**What the exercise asks:** Make an exact copy of all the entries below, with the pictures left out.

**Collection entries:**
════
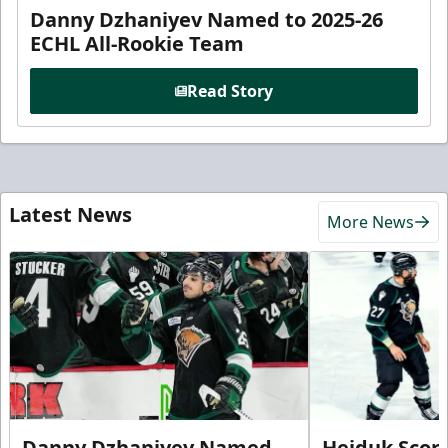
Danny Dzhaniyev Named to 2025-26
ECHL All-Rookie Team
Read Story
Latest News
More News
Danny Dzhaniyev Named
Hejduk Scor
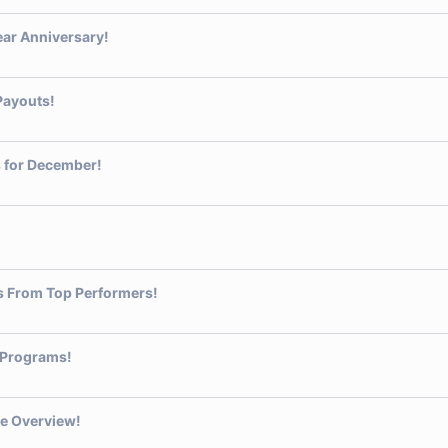
ear Anniversary!
Payouts!
 for December!
s From Top Performers!
 Programs!
e Overview!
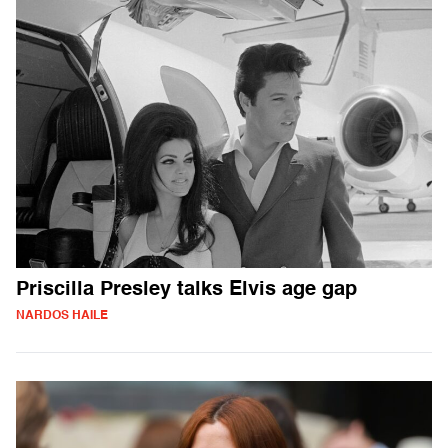
Priscilla Presley talks Elvis age gap
NARDOS HAILE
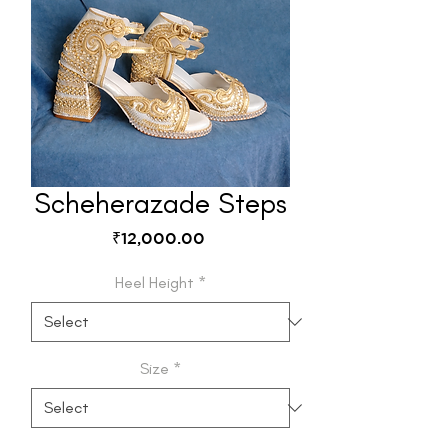
Scheherazade Steps
Price
₹12,000.00
Heel Height
*
Size
*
════
**Finished task:**
Danny Dzhaniyev Named to 2025-26
ECHL All-Rookie Team
Read Story
Latest News
More News
Danny Dzhaniyev Named
Hejduk Scor
ear Anniversary!
Payouts!
 for December!
s From Top Performers!
 Programs!
e Overview!
Priscilla Presley talks Elvis age gap
NARDOS HAILE
Scheherazade Steps
Price
₹12,000.00
Heel Height
*
Size
*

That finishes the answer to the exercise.